### PROBLEM STATEMENT
Output exactly the line containing "ide-connector" and each line after it through the last line of the records, and nothing else.

### ENTRIES SUPPLIED
▶

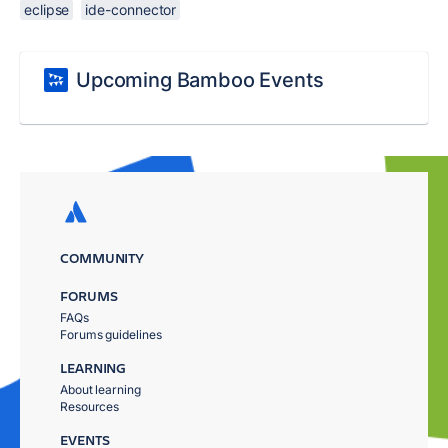
eclipse
ide-connector
Upcoming Bamboo Events
COMMUNITY
FORUMS
FAQs
Forums guidelines
LEARNING
About learning
Resources
EVENTS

◀

### EXERCISE RESULT
ide-connector
Upcoming Bamboo Events
COMMUNITY
FORUMS
FAQs
Forums guidelines
LEARNING
About learning
Resources
EVENTS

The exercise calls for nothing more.